Publisher: Oxford University Press
ISBN: 0192569880
Category : Science
Languages : en
Pages : 422
Book Description
Cambridge is now world-famous as a centre of science, but it wasn't always so. Before the nineteenth century, the sciences were of little importance in the University of Cambridge. But that began to change in 1819 when two young Cambridge fellows took a geological fieldtrip to the Isle of Wight. Adam Sedgwick and John Stevens Henslow spent their days there exploring, unearthing dazzling fossils, dreaming up elaborate theories about the formation of the earth, and bemoaning the lack of serious science in their ancient university. As they threw themselves into the exciting new science of geology - conjuring millions of years of history from the evidence they found in the island's rocks - they also began to dream of a new scientific society for Cambridge. This society would bring together like-minded young men who wished to learn of the latest science from overseas, and would encourage original research in Cambridge. It would be, they wrote, a society "to keep alive the spirit of inquiry". Their vision was realised when they founded the Cambridge Philosophical Society later that same year. Its founders could not have imagined the impact the Cambridge Philosophical Society would have: it was responsible for the first publication of Charles Darwin's scientific writings, and hosted some of the most heated debates about evolutionary theory in the nineteenth century; it saw the first announcement of x-ray diffraction by a young Lawrence Bragg - a technique that would revolutionise the physical, chemical and life sciences; it published the first paper by C.T.R. Wilson on his cloud chamber - a device that opened up a previously-unimaginable world of sub-atomic particles. 200 years on from the Society's foundation, this book reflects on the achievements of Sedgwick, Henslow, their peers, and their successors.
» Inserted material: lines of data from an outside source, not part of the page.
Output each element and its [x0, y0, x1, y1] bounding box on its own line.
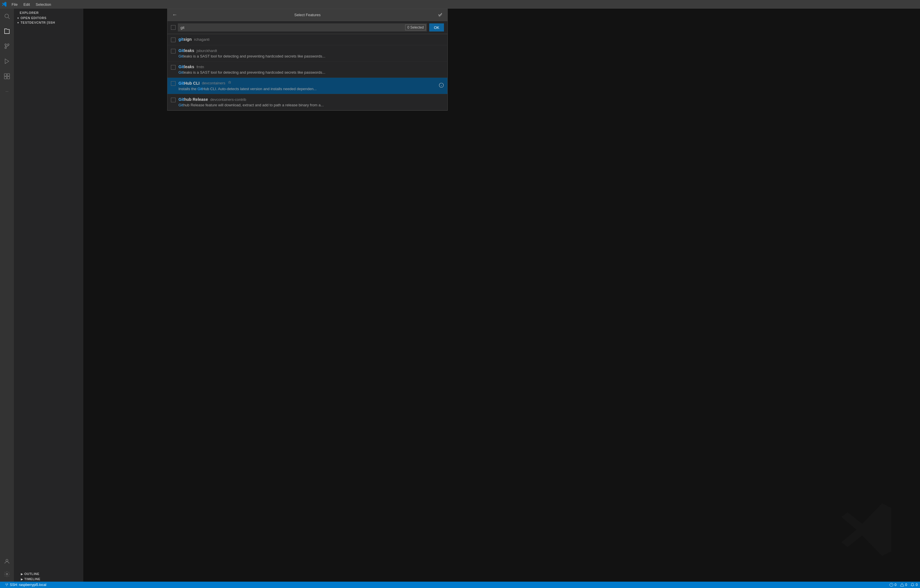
open-editors-section[interactable]: ▾ OPEN EDITORS: [14, 16, 83, 20]
svg-point-0: [5, 14, 9, 18]
menu-edit[interactable]: Edit: [21, 0, 33, 9]
sidebar: EXPLORER ▾ OPEN EDITORS ▾ TESTDEVCNTR [S…: [14, 9, 83, 582]
svg-point-4: [5, 44, 6, 46]
ok-button[interactable]: OK: [429, 23, 444, 31]
svg-rect-9: [4, 77, 6, 79]
back-button[interactable]: ←: [172, 12, 177, 18]
search-input-wrapper: 0 Selected: [178, 23, 427, 31]
github-cli-name-row: GitHub CLI devcontainers: [178, 81, 444, 86]
extensions-activity-icon[interactable]: [2, 71, 12, 81]
github-release-name-row: Github Release devcontainers-contrib: [178, 97, 444, 102]
open-editors-chevron: ▾: [17, 16, 19, 19]
ssh-label: SSH: raspberrypi5.local: [10, 583, 46, 587]
github-release-content: Github Release devcontainers-contrib Git…: [178, 97, 444, 107]
search-activity-icon[interactable]: [2, 11, 12, 21]
svg-rect-8: [7, 74, 10, 76]
github-cli-content: GitHub CLI devcontainers Ins: [178, 81, 444, 91]
svg-line-1: [8, 17, 10, 19]
gitleaks-jsburckhardt-name: Gitleaks: [178, 48, 194, 53]
github-cli-verified-icon: [228, 81, 232, 86]
gitsign-name-row: gitsign rchaganti: [178, 37, 444, 42]
search-bar: 0 Selected OK: [167, 21, 447, 34]
outline-section[interactable]: ▶ OUTLINE: [14, 571, 83, 577]
more-activity-icon[interactable]: ···: [2, 86, 12, 97]
testdevcntr-section[interactable]: ▾ TESTDEVCNTR [SSH: [14, 20, 83, 25]
github-cli-info-icon[interactable]: [439, 82, 444, 89]
check-all-icon[interactable]: [437, 12, 443, 18]
panel-title: Select Features: [181, 13, 434, 17]
warnings-value: 0: [905, 583, 907, 587]
gitleaks-frntn-author: frntn: [197, 65, 204, 69]
explorer-activity-icon[interactable]: [2, 26, 12, 36]
svg-rect-10: [7, 77, 10, 79]
selected-badge: 0 Selected: [405, 24, 426, 30]
select-features-panel: ← Select Features 0 Select: [167, 9, 448, 111]
testdevcntr-label: TESTDEVCNTR [SSH: [21, 21, 55, 24]
panel-header: ← Select Features: [167, 9, 447, 21]
svg-point-2: [5, 47, 6, 49]
gitsign-content: gitsign rchaganti: [178, 37, 444, 42]
timeline-label: TIMELINE: [24, 577, 40, 581]
gitleaks-frntn-content: Gitleaks frntn Gitleaks is a SAST tool f…: [178, 65, 444, 74]
main-content: ← Select Features 0 Select: [83, 9, 920, 582]
gitleaks-frntn-name: Gitleaks: [178, 65, 194, 69]
svg-point-3: [8, 44, 9, 46]
feature-item-github-cli[interactable]: GitHub CLI devcontainers Ins: [167, 78, 447, 94]
github-release-checkbox[interactable]: [171, 98, 175, 102]
gitsign-checkbox[interactable]: [171, 37, 175, 42]
modal-overlay: ← Select Features 0 Select: [83, 9, 920, 582]
open-editors-label: OPEN EDITORS: [21, 16, 47, 19]
search-input[interactable]: [178, 23, 427, 31]
explorer-title: EXPLORER: [14, 9, 83, 16]
feature-item-gitleaks-frntn[interactable]: Gitleaks frntn Gitleaks is a SAST tool f…: [167, 61, 447, 78]
github-release-name: Github Release: [178, 97, 208, 102]
status-bar-right: 0 0 0: [889, 583, 918, 587]
gitleaks-jsburckhardt-author: jsburckhardt: [197, 48, 217, 53]
gitsign-name: gitsign: [178, 37, 192, 42]
svg-rect-7: [4, 74, 6, 76]
github-cli-checkbox[interactable]: [171, 81, 175, 86]
gitleaks-jsburckhardt-name-row: Gitleaks jsburckhardt: [178, 48, 444, 53]
status-bar: SSH: raspberrypi5.local 0 0 0: [0, 582, 920, 588]
notifications-count[interactable]: 0: [910, 583, 918, 587]
status-bar-ssh[interactable]: SSH: raspberrypi5.local: [2, 583, 49, 587]
settings-activity-icon[interactable]: [2, 569, 12, 579]
menu-selection[interactable]: Selection: [33, 0, 54, 9]
account-activity-icon[interactable]: [2, 556, 12, 567]
gitleaks-frntn-checkbox[interactable]: [171, 65, 175, 69]
vscode-logo: [0, 0, 9, 9]
github-cli-desc: Installs the GitHub CLI. Auto-detects la…: [178, 87, 444, 91]
svg-point-12: [6, 573, 8, 575]
errors-value: 0: [894, 583, 897, 587]
gitleaks-frntn-desc: Gitleaks is a SAST tool for detecting an…: [178, 70, 444, 74]
select-all-checkbox[interactable]: [171, 25, 175, 30]
github-cli-author: devcontainers: [202, 81, 225, 85]
svg-marker-6: [5, 59, 9, 64]
warnings-count[interactable]: 0: [900, 583, 907, 587]
gitleaks-frntn-name-row: Gitleaks frntn: [178, 65, 444, 69]
run-activity-icon[interactable]: [2, 56, 12, 66]
timeline-section[interactable]: ▶ TIMELINE: [14, 577, 83, 582]
outline-chevron: ▶: [21, 572, 23, 575]
source-control-activity-icon[interactable]: [2, 41, 12, 52]
gitleaks-jsburckhardt-checkbox[interactable]: [171, 49, 175, 53]
gitleaks-jsburckhardt-content: Gitleaks jsburckhardt Gitleaks is a SAST…: [178, 48, 444, 58]
errors-count[interactable]: 0: [889, 583, 897, 587]
feature-list: gitsign rchaganti Gitleaks: [167, 34, 447, 110]
menu-bar: File Edit Selection: [0, 0, 920, 9]
testdevcntr-chevron: ▾: [17, 21, 19, 24]
outline-label: OUTLINE: [24, 572, 39, 575]
timeline-chevron: ▶: [21, 578, 23, 581]
feature-item-gitsign[interactable]: gitsign rchaganti: [167, 34, 447, 45]
activity-bar: ···: [0, 9, 14, 582]
gitsign-author: rchaganti: [194, 37, 209, 42]
github-release-author: devcontainers-contrib: [210, 97, 246, 102]
menu-file[interactable]: File: [9, 0, 21, 9]
feature-item-github-release[interactable]: Github Release devcontainers-contrib Git…: [167, 94, 447, 110]
feature-item-gitleaks-jsburckhardt[interactable]: Gitleaks jsburckhardt Gitleaks is a SAST…: [167, 45, 447, 61]
svg-point-11: [6, 559, 8, 561]
notifications-value: 0: [916, 583, 918, 587]
gitleaks-jsburckhardt-desc: Gitleaks is a SAST tool for detecting an…: [178, 54, 444, 58]
github-release-desc: Github Release feature will download, ex…: [178, 103, 444, 107]
github-cli-name: GitHub CLI: [178, 81, 199, 86]
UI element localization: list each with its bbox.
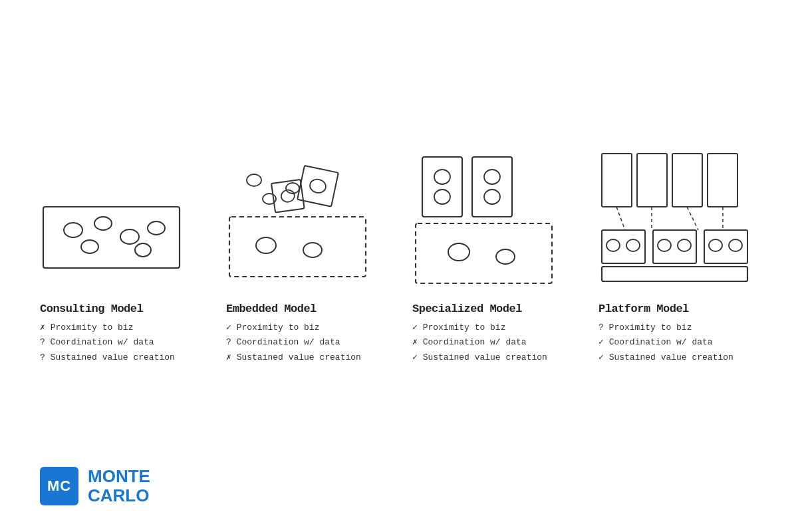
platform-sketch — [598, 147, 745, 293]
svg-point-41 — [709, 239, 722, 251]
logo-name: MONTE CARLO — [88, 467, 150, 505]
embedded-attr-0: ✓ Proximity to biz — [226, 321, 361, 335]
embedded-svg — [226, 147, 372, 293]
platform-svg — [598, 147, 758, 293]
svg-point-38 — [626, 239, 640, 251]
svg-point-8 — [309, 178, 327, 195]
logo-line2: CARLO — [88, 486, 150, 505]
svg-point-18 — [434, 170, 450, 184]
consulting-attr-2: ? Sustained value creation — [40, 350, 175, 365]
consulting-model-col: Consulting Model ✗ Proximity to biz ? Co… — [40, 147, 200, 364]
svg-point-22 — [484, 190, 500, 204]
consulting-attr-0: ✗ Proximity to biz — [40, 321, 175, 335]
svg-point-11 — [247, 174, 261, 186]
logo-area: MC MONTE CARLO — [40, 467, 150, 505]
svg-point-40 — [678, 239, 691, 251]
specialized-svg — [412, 147, 559, 293]
logo-line1: MONTE — [88, 467, 150, 486]
svg-rect-14 — [229, 217, 366, 277]
specialized-title: Specialized Model — [412, 303, 522, 315]
svg-point-2 — [94, 217, 112, 230]
embedded-sketch — [226, 147, 372, 293]
svg-point-19 — [434, 190, 450, 204]
svg-rect-43 — [602, 267, 747, 281]
specialized-model-col: Specialized Model ✓ Proximity to biz ✗ C… — [412, 147, 572, 364]
platform-attr-2: ✓ Sustained value creation — [598, 350, 733, 365]
svg-rect-23 — [416, 223, 552, 283]
svg-rect-27 — [637, 154, 667, 207]
specialized-attr-0: ✓ Proximity to biz — [412, 321, 547, 335]
svg-rect-34 — [602, 230, 645, 263]
specialized-desc: ✓ Proximity to biz ✗ Coordination w/ dat… — [412, 321, 547, 364]
svg-point-39 — [658, 239, 671, 251]
specialized-sketch — [412, 147, 559, 293]
svg-rect-20 — [472, 157, 512, 217]
svg-rect-29 — [708, 154, 737, 207]
models-container: Consulting Model ✗ Proximity to biz ? Co… — [40, 147, 758, 364]
svg-point-5 — [81, 240, 98, 253]
svg-point-6 — [135, 243, 151, 257]
platform-model-col: Platform Model ? Proximity to biz ✓ Coor… — [598, 147, 758, 364]
page: Consulting Model ✗ Proximity to biz ? Co… — [0, 0, 798, 532]
platform-attr-1: ✓ Coordination w/ data — [598, 335, 733, 350]
platform-attr-0: ? Proximity to biz — [598, 321, 733, 335]
svg-rect-0 — [43, 207, 180, 268]
svg-line-32 — [687, 207, 698, 230]
svg-rect-17 — [422, 157, 462, 217]
logo-box: MC — [40, 467, 78, 505]
embedded-title: Embedded Model — [226, 303, 317, 315]
svg-rect-28 — [672, 154, 702, 207]
consulting-attr-1: ? Coordination w/ data — [40, 335, 175, 350]
svg-point-16 — [303, 243, 322, 257]
embedded-model-col: Embedded Model ✓ Proximity to biz ? Coor… — [226, 147, 386, 364]
specialized-attr-2: ✓ Sustained value creation — [412, 350, 547, 365]
svg-point-24 — [448, 243, 469, 261]
svg-rect-26 — [602, 154, 632, 207]
consulting-title: Consulting Model — [40, 303, 143, 315]
svg-point-42 — [729, 239, 742, 251]
svg-point-3 — [120, 229, 139, 244]
svg-point-37 — [606, 239, 620, 251]
embedded-attr-2: ✗ Sustained value creation — [226, 350, 361, 365]
svg-point-21 — [484, 170, 500, 184]
svg-point-1 — [64, 223, 82, 237]
platform-desc: ? Proximity to biz ✓ Coordination w/ dat… — [598, 321, 733, 364]
consulting-sketch — [40, 147, 186, 293]
embedded-desc: ✓ Proximity to biz ? Coordination w/ dat… — [226, 321, 361, 364]
svg-point-15 — [256, 237, 276, 253]
svg-rect-36 — [704, 230, 747, 263]
consulting-svg — [40, 147, 186, 293]
svg-line-30 — [616, 207, 625, 230]
consulting-desc: ✗ Proximity to biz ? Coordination w/ dat… — [40, 321, 175, 364]
svg-rect-35 — [653, 230, 696, 263]
specialized-attr-1: ✗ Coordination w/ data — [412, 335, 547, 350]
platform-title: Platform Model — [598, 303, 689, 315]
svg-point-25 — [496, 249, 515, 264]
embedded-attr-1: ? Coordination w/ data — [226, 335, 361, 350]
svg-point-4 — [148, 221, 165, 235]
Susannah Gibson explains how Cambridge moved from what Sedgwick saw as a "death-like stagnation" (really little more than a provincial training school for Church of England clergy) to being a world-leader in the sciences. And she shows how science, once a peripheral activity undertaken for interest by a small number of wealthy gentlemen, has transformed into an enormously well-funded activity that can affect every aspect of our lives.